GI’s wear Do-Rags. (Drive on Rags)
Students at a Pasadena, Calif. high school staged a walkout Wednesday morning to protest a district-wide dress code than bans do-rags — headscarves traditionally worn by black men.
The students, who attend John Muir High School, feel the ban stems from the assumption that do-rags are gang-related — and that the policy criminalizes young black men, according to the Twitter account for the school’s Black Student Union.
But the teens disagree, saying the scarves are part of the black cultural identity, as they’re used to create and protect a hairstyle known as “waves.” In fact, do-rags are also known as “wave caps.” Any association with gang activity is an old stereotype, they insist.
“They’re trying to take away who we are — our culture,” said student Felicia Davis to the Pasadena Star-News. “It is them trying to cleanse our ethnic beauty.”
“Them” in this scenario is the Pasadena School District, which issues the Pasadena Unified dress code, a policy that prohibits “hats, caps and other head coverings” from being worn indoors.
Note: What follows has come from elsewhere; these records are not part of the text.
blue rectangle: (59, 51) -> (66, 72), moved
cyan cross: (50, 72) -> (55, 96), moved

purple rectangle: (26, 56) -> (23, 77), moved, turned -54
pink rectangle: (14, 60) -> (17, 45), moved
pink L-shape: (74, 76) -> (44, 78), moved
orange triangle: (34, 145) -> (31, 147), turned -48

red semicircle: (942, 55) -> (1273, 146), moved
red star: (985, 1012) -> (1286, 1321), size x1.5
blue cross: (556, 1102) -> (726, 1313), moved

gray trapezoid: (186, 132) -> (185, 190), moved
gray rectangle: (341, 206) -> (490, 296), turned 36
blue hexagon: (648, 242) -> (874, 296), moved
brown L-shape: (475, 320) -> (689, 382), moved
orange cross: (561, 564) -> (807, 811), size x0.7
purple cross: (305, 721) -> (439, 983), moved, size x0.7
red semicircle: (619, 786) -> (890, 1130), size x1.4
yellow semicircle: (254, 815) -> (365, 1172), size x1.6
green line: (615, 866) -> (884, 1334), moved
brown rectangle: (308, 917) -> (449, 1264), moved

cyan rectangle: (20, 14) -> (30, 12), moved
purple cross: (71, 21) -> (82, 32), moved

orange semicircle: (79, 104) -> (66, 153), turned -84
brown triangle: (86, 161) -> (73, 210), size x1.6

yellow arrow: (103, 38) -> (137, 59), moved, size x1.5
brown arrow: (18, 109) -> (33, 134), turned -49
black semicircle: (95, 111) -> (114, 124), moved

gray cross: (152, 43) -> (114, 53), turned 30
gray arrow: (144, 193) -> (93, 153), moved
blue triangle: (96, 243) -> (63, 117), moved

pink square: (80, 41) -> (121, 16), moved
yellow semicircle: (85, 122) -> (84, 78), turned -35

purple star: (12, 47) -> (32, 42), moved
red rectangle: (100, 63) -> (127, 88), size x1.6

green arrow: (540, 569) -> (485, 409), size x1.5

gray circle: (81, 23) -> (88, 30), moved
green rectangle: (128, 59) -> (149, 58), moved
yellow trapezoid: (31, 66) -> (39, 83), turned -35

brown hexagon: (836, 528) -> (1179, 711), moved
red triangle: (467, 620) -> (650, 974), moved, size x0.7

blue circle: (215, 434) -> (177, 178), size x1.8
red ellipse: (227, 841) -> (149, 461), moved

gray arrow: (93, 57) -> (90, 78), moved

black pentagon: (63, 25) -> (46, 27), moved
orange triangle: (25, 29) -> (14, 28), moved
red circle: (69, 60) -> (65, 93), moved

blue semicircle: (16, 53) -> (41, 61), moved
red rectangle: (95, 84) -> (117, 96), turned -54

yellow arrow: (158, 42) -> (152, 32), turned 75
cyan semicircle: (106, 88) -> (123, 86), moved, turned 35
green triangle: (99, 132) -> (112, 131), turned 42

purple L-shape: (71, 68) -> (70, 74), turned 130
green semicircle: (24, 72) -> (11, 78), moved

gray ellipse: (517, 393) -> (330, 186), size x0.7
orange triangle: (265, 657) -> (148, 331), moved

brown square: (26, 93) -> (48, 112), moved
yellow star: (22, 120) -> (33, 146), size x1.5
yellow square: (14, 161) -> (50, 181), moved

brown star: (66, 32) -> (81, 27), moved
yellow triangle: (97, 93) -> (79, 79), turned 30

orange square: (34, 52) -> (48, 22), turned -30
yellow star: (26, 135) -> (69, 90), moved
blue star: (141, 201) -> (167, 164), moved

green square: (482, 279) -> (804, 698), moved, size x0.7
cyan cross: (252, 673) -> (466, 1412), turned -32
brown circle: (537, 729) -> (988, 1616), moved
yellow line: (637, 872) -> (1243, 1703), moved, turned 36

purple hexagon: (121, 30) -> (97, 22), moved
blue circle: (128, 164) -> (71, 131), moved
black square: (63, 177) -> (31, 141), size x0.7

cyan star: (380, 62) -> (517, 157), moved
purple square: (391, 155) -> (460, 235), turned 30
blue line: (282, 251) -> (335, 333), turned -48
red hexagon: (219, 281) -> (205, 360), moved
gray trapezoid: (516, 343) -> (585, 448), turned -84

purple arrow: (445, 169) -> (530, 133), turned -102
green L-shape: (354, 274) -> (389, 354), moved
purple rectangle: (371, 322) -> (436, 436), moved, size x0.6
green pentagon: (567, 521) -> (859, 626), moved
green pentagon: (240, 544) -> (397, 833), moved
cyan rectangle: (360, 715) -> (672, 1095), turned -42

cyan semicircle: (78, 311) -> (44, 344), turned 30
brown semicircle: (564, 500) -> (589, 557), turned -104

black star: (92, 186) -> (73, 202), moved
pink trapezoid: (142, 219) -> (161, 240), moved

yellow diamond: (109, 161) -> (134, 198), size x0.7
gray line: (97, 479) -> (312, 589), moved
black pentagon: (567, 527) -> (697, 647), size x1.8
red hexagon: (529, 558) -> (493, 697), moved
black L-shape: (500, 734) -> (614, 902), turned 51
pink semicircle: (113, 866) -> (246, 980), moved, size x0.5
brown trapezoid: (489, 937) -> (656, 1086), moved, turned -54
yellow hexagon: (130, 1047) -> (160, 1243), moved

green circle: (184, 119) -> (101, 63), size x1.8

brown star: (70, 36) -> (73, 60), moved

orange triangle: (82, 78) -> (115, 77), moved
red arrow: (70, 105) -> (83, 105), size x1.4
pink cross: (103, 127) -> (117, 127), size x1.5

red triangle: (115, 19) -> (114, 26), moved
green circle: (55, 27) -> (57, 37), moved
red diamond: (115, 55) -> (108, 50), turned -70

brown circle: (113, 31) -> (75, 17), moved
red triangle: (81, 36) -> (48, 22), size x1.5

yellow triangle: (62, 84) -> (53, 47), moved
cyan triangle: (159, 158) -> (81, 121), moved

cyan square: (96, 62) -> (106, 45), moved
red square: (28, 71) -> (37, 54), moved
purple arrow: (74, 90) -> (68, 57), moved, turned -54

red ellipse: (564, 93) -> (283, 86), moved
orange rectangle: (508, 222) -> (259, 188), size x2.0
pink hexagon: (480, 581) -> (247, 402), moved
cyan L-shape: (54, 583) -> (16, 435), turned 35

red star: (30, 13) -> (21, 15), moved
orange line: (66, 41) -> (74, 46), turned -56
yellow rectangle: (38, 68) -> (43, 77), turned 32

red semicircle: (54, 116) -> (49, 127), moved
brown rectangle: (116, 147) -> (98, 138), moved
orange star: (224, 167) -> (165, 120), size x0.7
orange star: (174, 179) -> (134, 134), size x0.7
The students feel the ban unfairly targets males particularly, as females are allowed to wear head coverings.
Though the policy does not mention do-rags specifically, its guidelines against gang-related apparel say that schools may ban “apparel that reasonably could be determined to threaten the health and safety of the school environment if it were worn or displayed on a school campus.” Administrators at John Muir High School are said to have extended this policy to do-rags.
More than 100 students participated in a peaceful walkout at 9:27 a.m. to protest the rule.
“The main reason we protest today is because we’re trying to stop the criminalization of black men on campus,” senior Reggie Myles of the Black Student Union told the Pasadena Star-News.